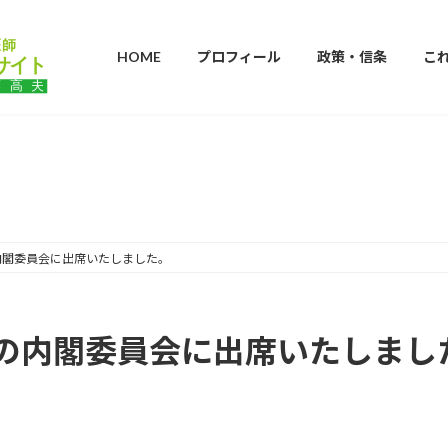
HOME
プロフィール
政策・信条
こ
ブログ
内閣委員会に出席いたしました。
の内閣委員会に出席いたしまし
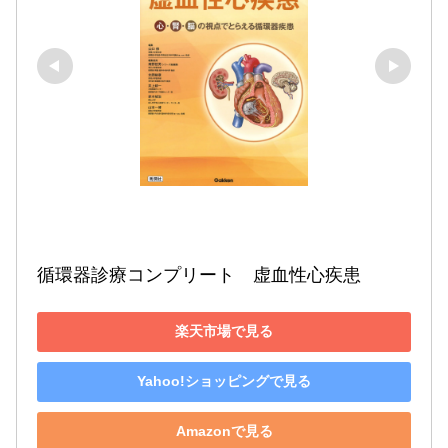
循環器診療コンプリート　虚血性心疾患
楽天市場で見る
Yahoo!ショッピングで見る
Amazonで見る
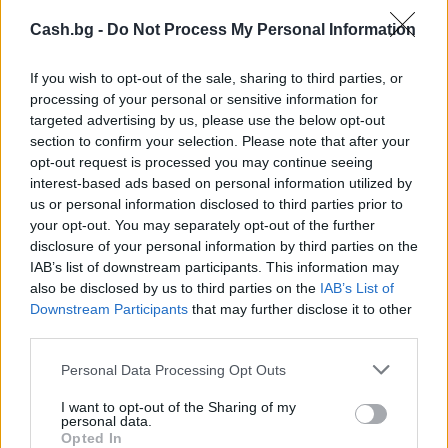
Cash.bg -
Do Not Process My Personal Information
If you wish to opt-out of the sale, sharing to third parties, or
processing of your personal or sensitive information for
targeted advertising by us, please use the below opt-out
Природен газ от Кипър ще потече към
section to confirm your selection. Please note that after your
Европа през 2028 година
opt-out request is processed you may continue seeing
interest-based ads based on personal information utilized by
09.08.2026 / 17:30
us or personal information disclosed to third parties prior to
your opt-out. You may separately opt-out of the further
disclosure of your personal information by third parties on the
IAB’s list of downstream participants. This information may
also be disclosed by us to third parties on the
IAB’s List of
Downstream Participants
that may further disclose it to other
third parties.
Personal Data Processing Opt Outs
I want to opt-out of the Sharing of my
personal data.
Opted In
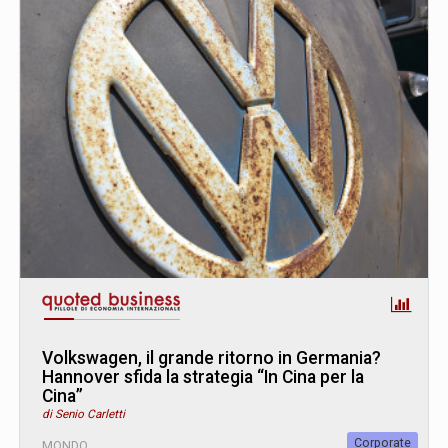
Volkswagen, il grande ritorno in Germania?
Hannover sfida la strategia “In Cina per la
Cina”
di Senio Carletti
Corporate
MONDO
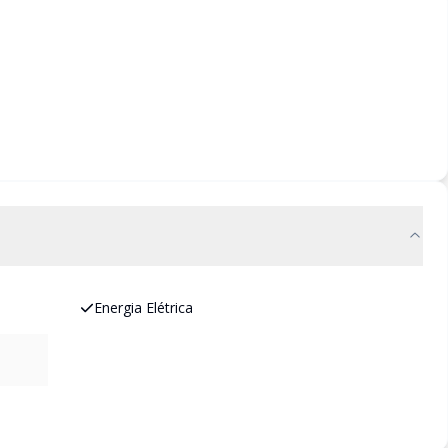
Energia Elétrica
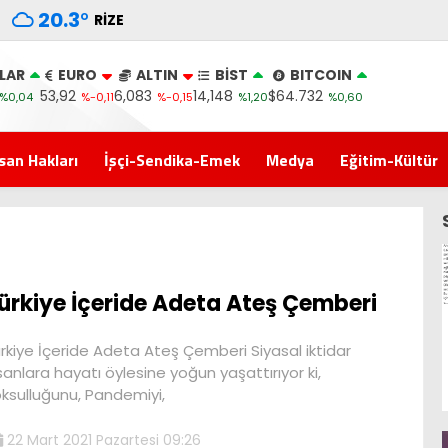
20.3
°
RIZE
LAR
EURO
ALTIN
BİST
BITCOIN
53,92
6,083
14,148
$64.732
%0,04
%-0,11
%-0,15
%1,20
%0,60
san Hakları
İşçi-Sendika-Emek
Medya
Eğitim-Kültür
ürkiye İçeride Adeta Ateş Çemberi
rkiye İçeride Adeta Ateş Çemberi Siyasal iktidar
sanlara hayatı öylesine yoğun yaşattırıyor ki,
ksulluğunu, Pandemiyi,
22 Mart 2021 Pazartesi 09:26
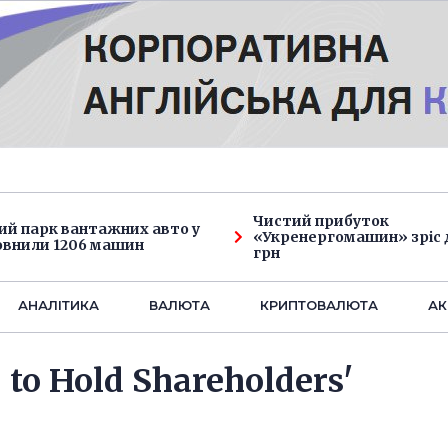
Чистий прибуток
ий парк вантажних авто у
«Укренергомашин» зріс д
овнили 1206 машин
грн
АНАЛIТИКА
ВАЛЮТА
КРИПТОВАЛЮТА
АК
 to Hold Shareholders'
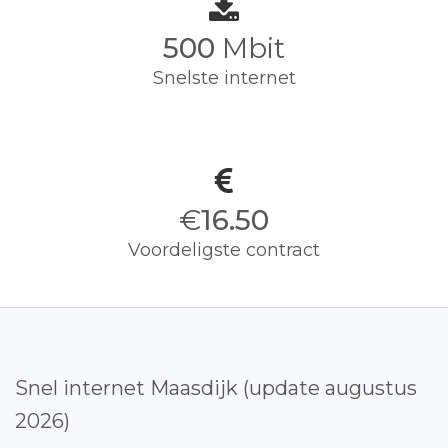
500
Mbit
Snelste internet
€
16.50
Voordeligste contract
Snel internet Maasdijk (update augustus
2026)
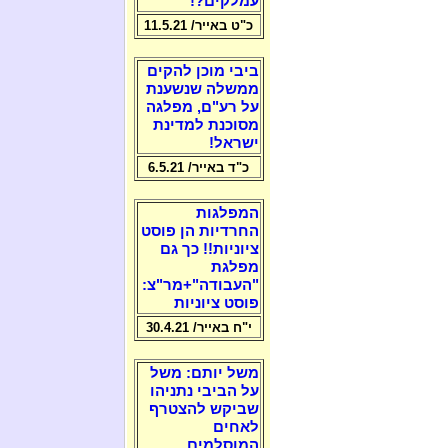
עמלקים?!
כ"ט באייר/ 11.5.21
ביבי מוכן להקים
ממשלה שנשענת
על רע"ם, מפלגה
מסוכנת למדינת
ישראל!
כ"ד באייר/ 6.5.21
המפלגות
החרדיות הן פוסט
ציוניות!! כך גם
מפלגת
"העבודה"+מר"צ:
פוסט ציוניות
י"ח באייר/ 30.4.21
משל יותם: משל
על הביבי נתניהו
שביקש להצטרף
לאחים
המוסלמים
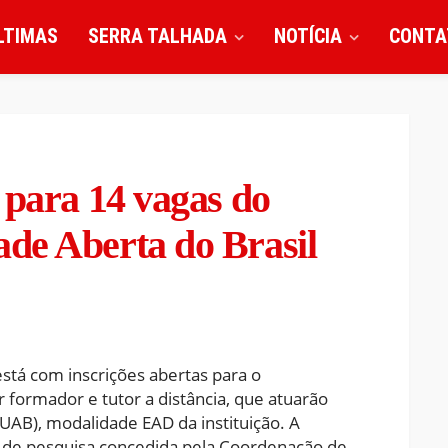
LTIMAS
SERRA TALHADA
NOTÍCIA
CONTA
 para 14 vagas do
de Aberta do Brasil
está com inscrições abertas para o
formador e tutor a distância, que atuarão
(UAB), modalidade EAD da instituição. A
 de pesquisa concedida pela Coordenação de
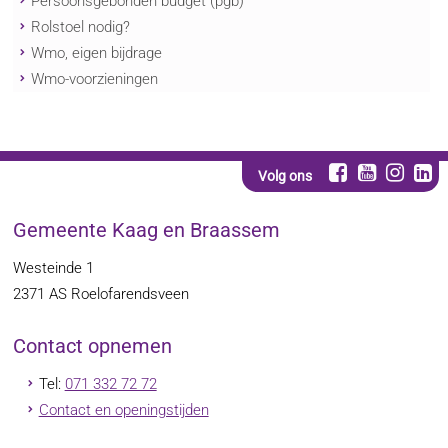
Persoonsgebonden budget (pgb)
Rolstoel nodig?
Wmo, eigen bijdrage
Wmo-voorzieningen
Volg ons
Gemeente Kaag en Braassem
Westeinde 1
2371 AS
Roelofarendsveen
Contact opnemen
Tel:
071 332 72 72
Contact en openingstijden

_TASK TO CARRY OUT_
Leave out the pictures and repeat exactly the lines from the one containing "para 14 vagas do" through the last line of the entries.

_TASK RESPONSE_
 para 14 vagas do
de Aberta do Brasil
está com inscrições abertas para o
formador e tutor a distância, que atuarão
(UAB), modalidade EAD da instituição. A
 de pesquisa concedida pela Coordenação de
Persoonsgebonden budget (pgb)
Rolstoel nodig?
Wmo, eigen bijdrage
Wmo-voorzieningen
Volg ons
Gemeente Kaag en Braassem
Westeinde 1
2371 AS
Roelofarendsveen
Contact opnemen
Tel:
071 332 72 72
Contact en openingstijden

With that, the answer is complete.